Q: What’s your stance on growing/selling recreational marijuana? What about industrial hemp? If commercial cannabis cultivation is allowed, what steps would you take to ensure the safety of resident and businesses?
Blaser said when it comes to cannabis, it is now legal – what matters most is making sure the industry is covered and kept in line.
He said he does support use of medical marijuana, though he typically wouldn’t support the recreational side. As for hemp, he sees it as a potential new crop, though it brings added costs to the county. He said it will ultimately come down to farmers deciding on the crop.
Leahy said he’s been an advocate for medical marijuana patients since the beginning. He said the community is separated on the commercial side of things, and the only way to put the issue to bed is by having a final vote on the ballot for people to decide. He said hemp is an ag product but also suggested that go out to a vote for residents to decide as well.
Heter said as far as recreational marijuana, it is still considered a Schedule 1 drug by the federal government.
He said there are benefits to the medical side of things. As for hemp, it’s an ag product, he said, and Sutter County has welcomed the new industry well. He said the county should be training new testers moving forward as it’s a high value crop.

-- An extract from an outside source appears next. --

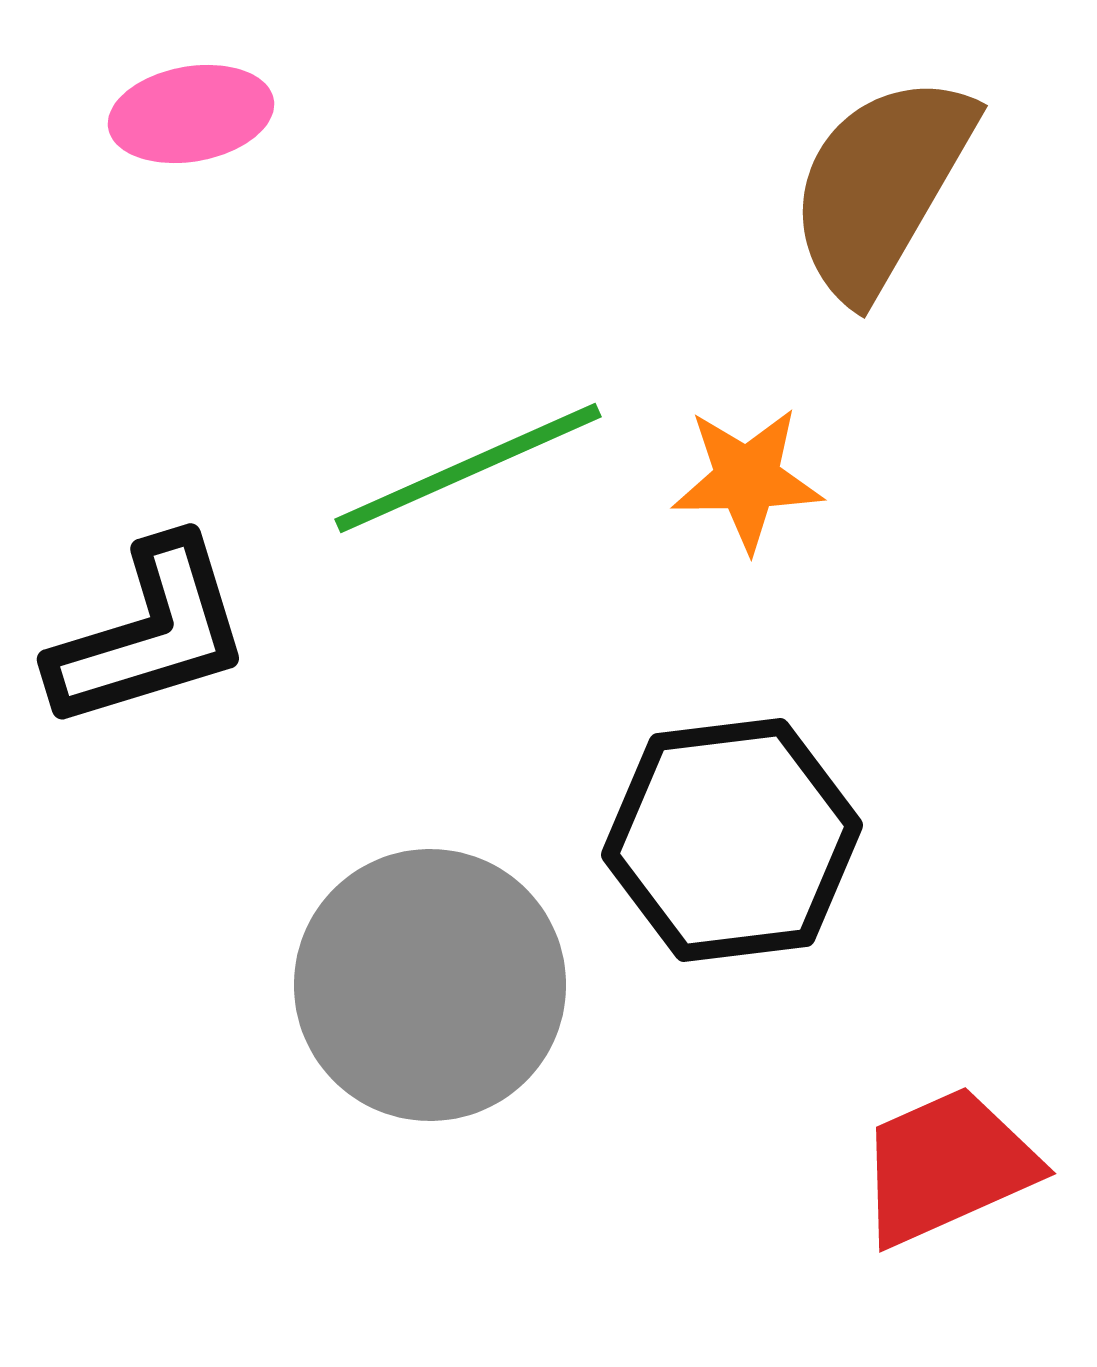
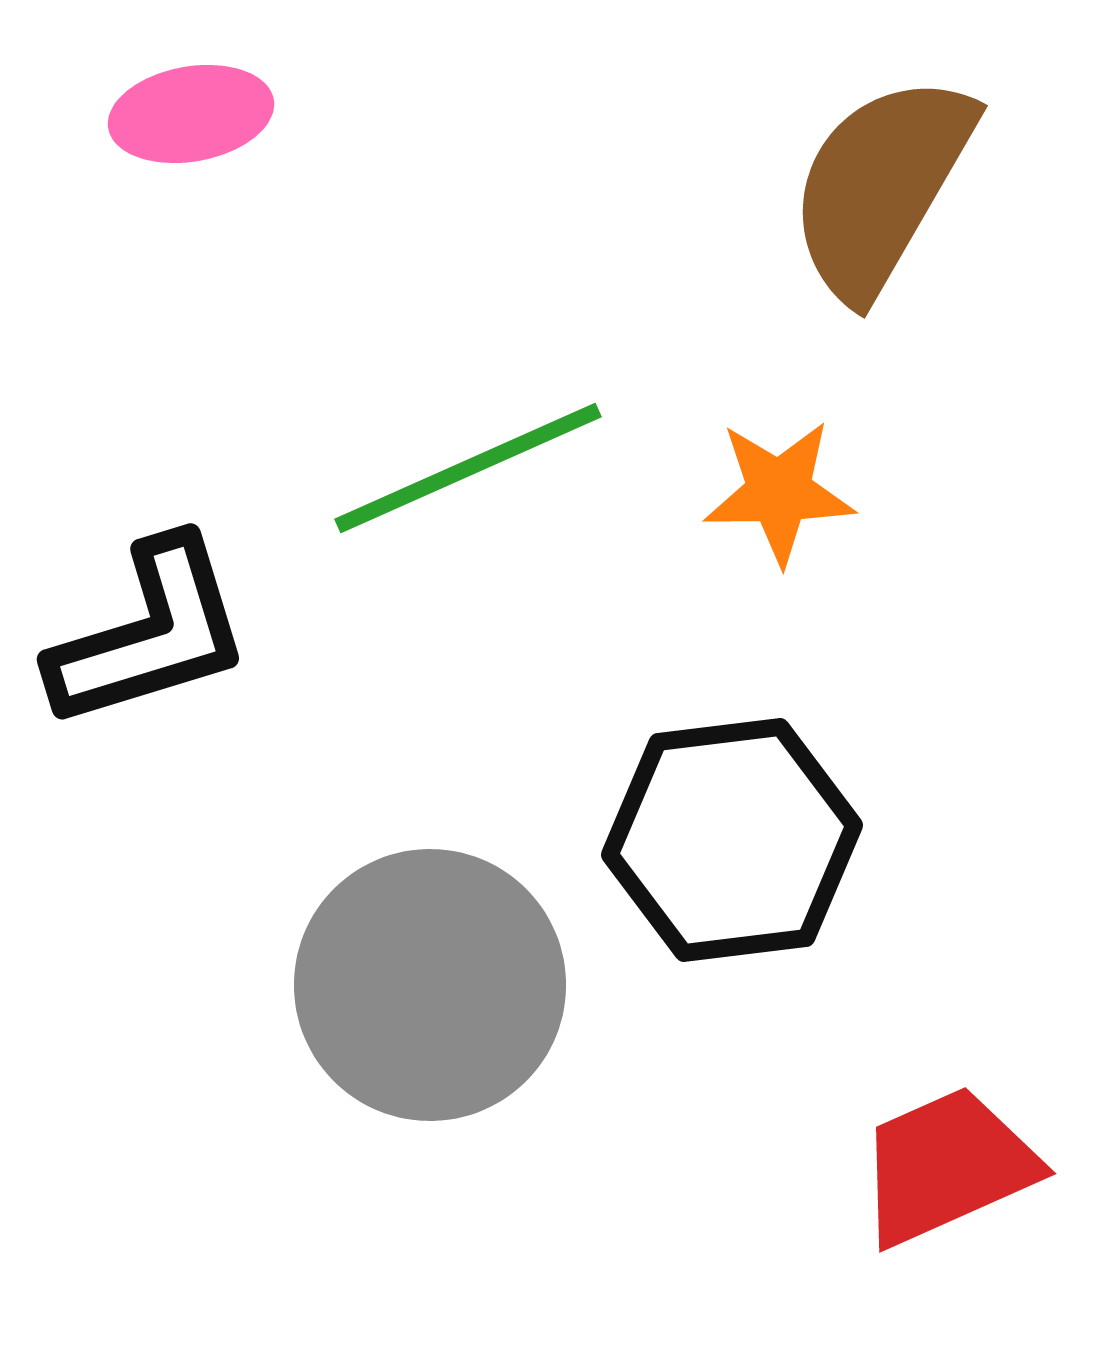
orange star: moved 32 px right, 13 px down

Fuhrer said his view on industrial hemp is that, like any business, it must provide its own security. If it were passed by the county, he said it would bring in money from permitting and licensing. He said if residents want that, he’s in favor of making money.
As for marijuana for personal use, he said the county already has an indoor allowance, though there is the possibility of having that limit increased.
Lofton said county voters in the past have shown time and time again that they don’t want marijuana in the county.
If voters changed their mind, he said, he would be compelled to think differently. As for hemp, he said the county recently held a workshop about the issue and the jury is still out – largely due to state regulations not matching up with federal guidelines.
He said Sutter County has experienced some issues with the industry, so he believes Yuba County should take a wait and see approach.
Bradford said he served on an ad hoc committee that looked at commercial cannabis. After extensive research, the committee recommended the county consider allowing commercial cannabis activities in different forms.
When it comes to hemp, he said, the county should allow it at some point.
He said the agricultural commissioner has expressed some concerns about the new industry, so currently it would be best to hold off.
Henderson said he’s against commercial cannabis. He said he’s talked to some industrial hemp growers in Sutter County who are experiencing some growing pains, in terms of the commodity’s stability.
He views it as an agricultural crop, so he’s for it, though he said there are some issues that still need to be ironed out first.